IUU fishing can be highly exploitative and undermines international efforts to prevent overfishing, habitat destruction, and bycatch of non-target fish species and other marine animals. It compromises the sustainability of legal fishing operations, as well as the economic and social development of communities that rely on fishing for their livelihoods.
Ethical concerns with IUU fishing extend past sustainability. These practices are frequently associated with poor labour standards and with transnational crime, such as drug trafficking and slavery at sea. IUU fishing, labour abuses and slavery have the same root causes – a lack of monitoring and enforcement, overfishing, and the demand for cheap seafood.
As fish populations have declined in coastal waters, fishers have to travel farther to find fish. This increases the costs of fuel and labour, so unscrupulous vessel owners and captains cut costs by breaking rules and mistreating their crews and the environment.
Crew conditions on these fishing vessels can be brutal including 20 hour workdays; lack of basic sanitation and safety measures, resulting in injury and illness; cramped sleeping conditions; and limited and poor quality food and drinking water. Crews also report sexual harassment, verbal and physical abuse, debt bondage, torture, human trafficking and slavery, and murder.
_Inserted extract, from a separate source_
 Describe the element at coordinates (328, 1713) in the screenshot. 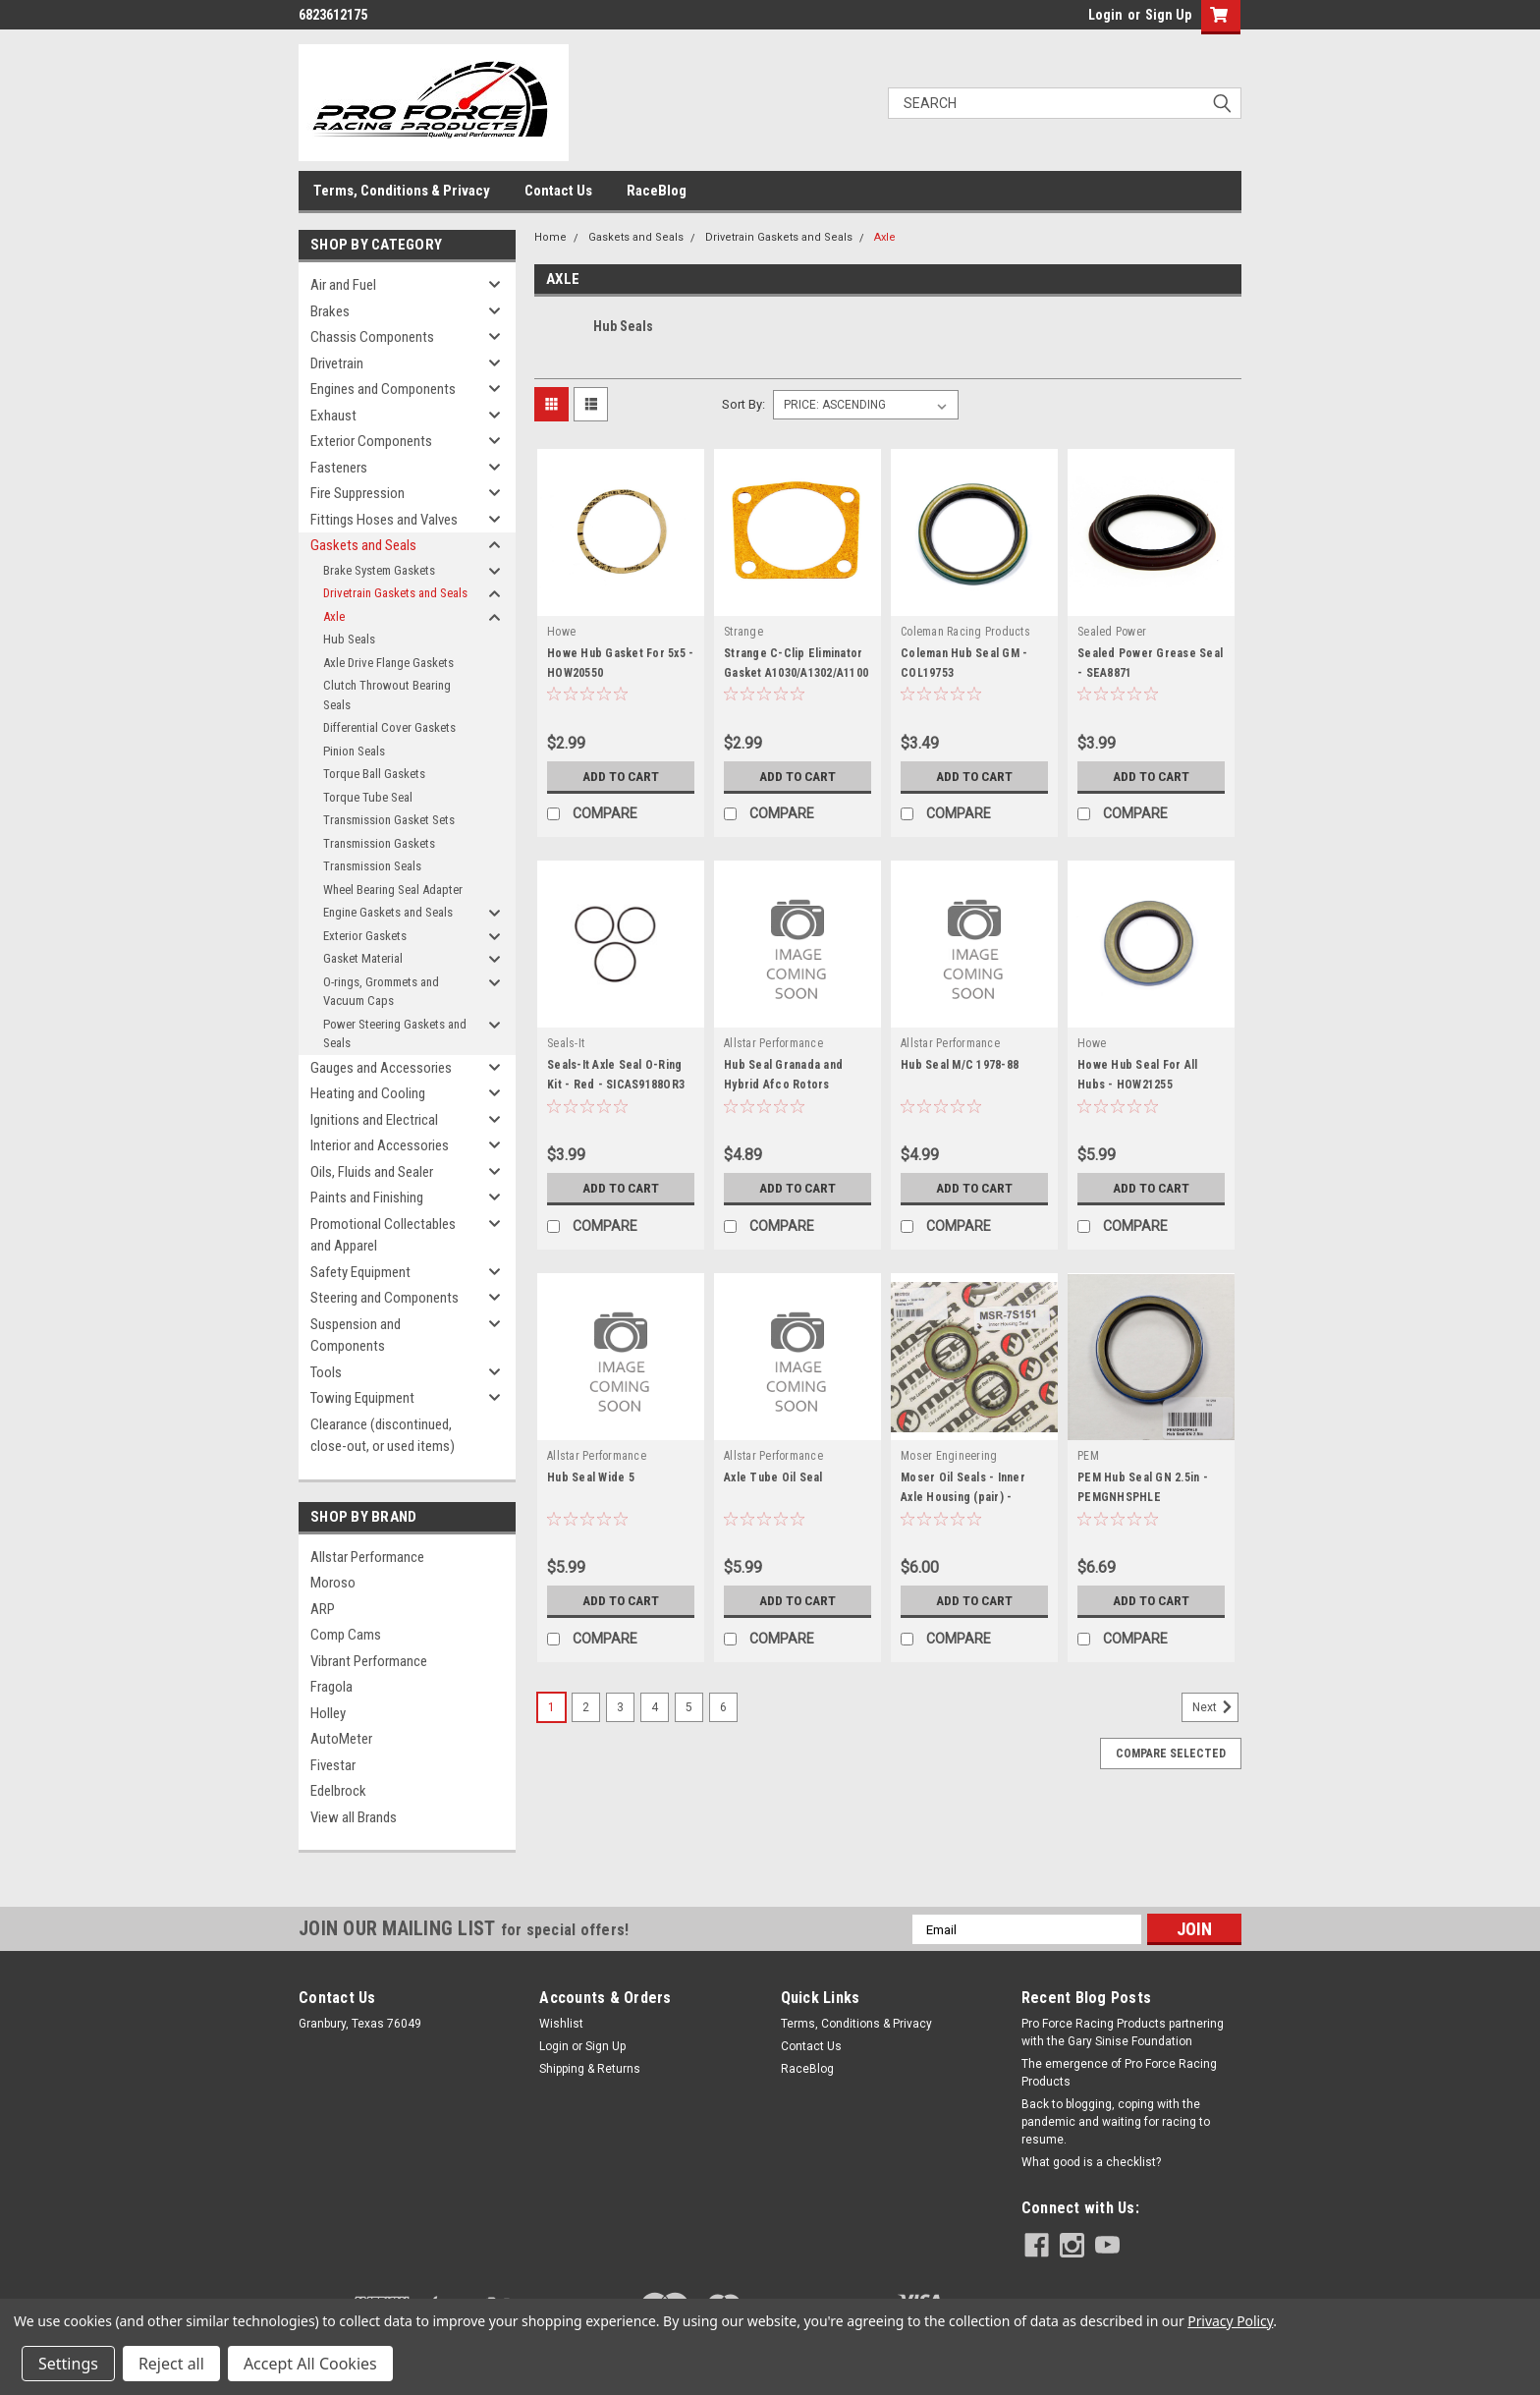 I see `Holley` at that location.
Serious labour abuses are a particular problem on fishing vessels travelling far from home and operating on the high seas, beyond national waters. Remoteness, isolation and long periods at sea make it easier to hide poor conditions on board fishing vessels. These vessels often transfer their catches to ‘motherships’ or carrier vessels – known as ‘transshipment’ – so that they don’t have to return to port for months or even years. This makes it easier to hide illegal catches within legal ones, while making it very difficult for authorities to monitor their activities or for abused crew to escape.